There is typically one number that people in Mineola associate with drunk driving: .08. That is the blood-alcohol content measurement that is almost universally accepted as defining intoxication. Yet it is not the only number related to BAC that New York drivers need to worry about. Per the New York Department of Motor Vehicles, a BAC or .05 percent is enough to label a driver as being impaired, while a BAC of .18 percent qualifies one to be charged with aggravated DWI.
With all of the talk about blood-alcohol levels, however, a pressing question arises: how is it that a breathalyzer device (which measure one’s breath) is used to determine BAC? The Alcohol Pharmacology Education Partnership offers an explanation of what a person’s breath may say about the alcohol content of their blood.

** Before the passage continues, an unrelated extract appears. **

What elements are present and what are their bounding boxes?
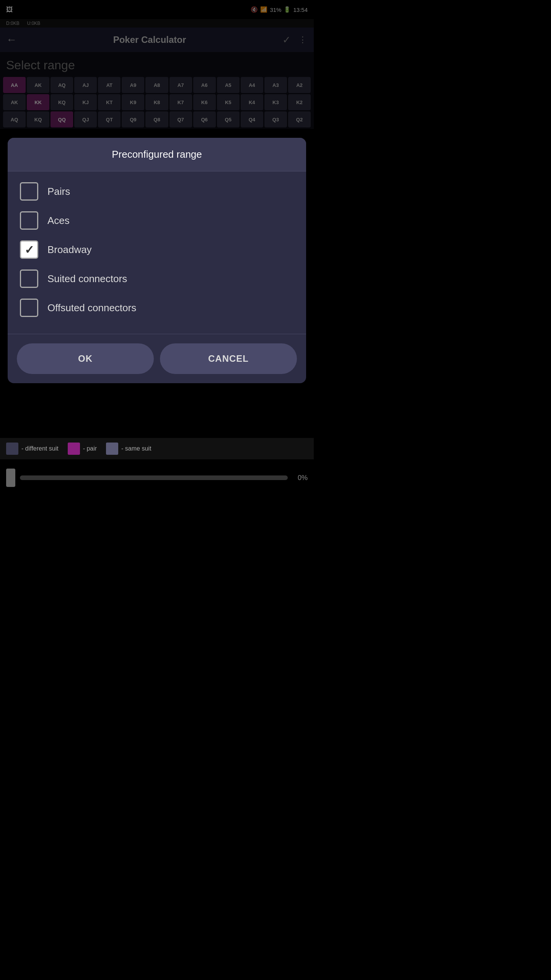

Ethanol is the exact type of alcohol used in drinks such as:
It is water-soluble, meaning that it can pass through membranes in the body via a process known as passive diffusion. Thus, after being consumed, ethanol moves through the lining of the stomach and small intestines into the bloodstream. It is then carried to the heart, then to the lungs where some of it vaporizes into a gas that accumulates in the alveoli (the lung sac). The gaseous ethanol then is carried out with each breath.
This process continues, with the remaining ethanol in the blood vaporizing in the lungs at a rate that maintains equilibrium. What this means is that as one breaths, his or her BAC lowers. This dynamic process may contribute to the unreliability of breathalyzer measurements. While they are able to measure BAC, the fact that a person’s BAC is constantly changing with each breath may contribute to a much wider margin of error.